* [WORK TO BE COMPLETED] Pick every line out of the entries below that holds the string "Engineering", and report them.

* [GIVEN DATA]
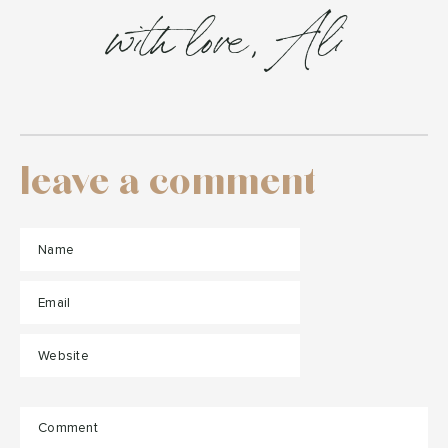
with love, Ali
leave a comment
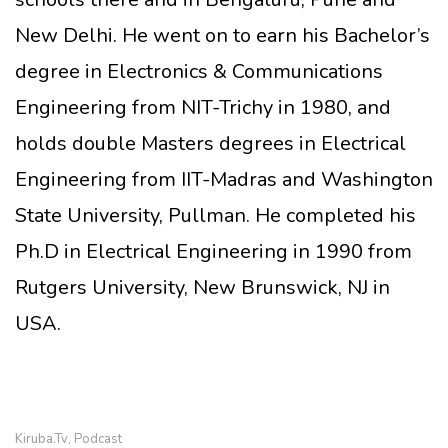
New Delhi. He went on to earn his Bachelor’s
degree in Electronics & Communications
Engineering from NIT-Trichy in 1980, and
holds double Masters degrees in Electrical
Engineering from IIT-Madras and Washington
State University, Pullman. He completed his
Ph.D in Electrical Engineering in 1990 from
Rutgers University, New Brunswick, NJ in
USA.
Kiruba.tv
Podcast
,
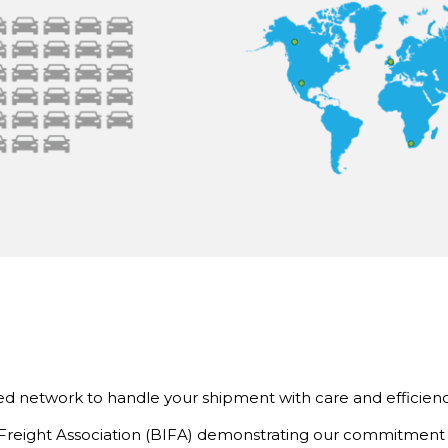
d network to handle your shipment with care and efficienc
l Freight Association (BIFA) demonstrating our commitment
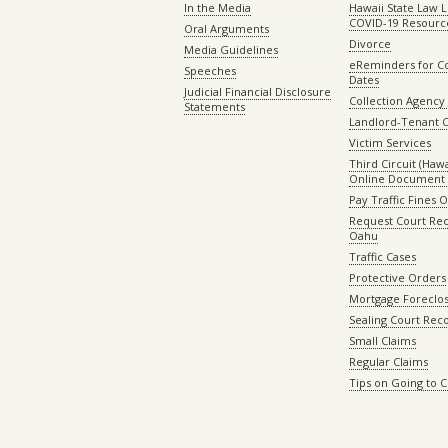
In the Media
Hawaii State Law L
COVID-19 Resourc
Oral Arguments
Divorce
Media Guidelines
eReminders for C
Speeches
Dates
Judicial Financial Disclosure
Collection Agency 
Statements
Landlord-Tenant 
Victim Services
Third Circuit (Hawai
Online Document 
Pay Traffic Fines 
Request Court Rec
Oahu
Traffic Cases
Protective Orders
Mortgage Foreclo
Sealing Court Rec
Small Claims
Regular Claims
Tips on Going to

* [RESPONSE TO THE TASK]
Engineering from NIT-Trichy in 1980, and
Engineering from IIT-Madras and Washington
Ph.D in Electrical Engineering in 1990 from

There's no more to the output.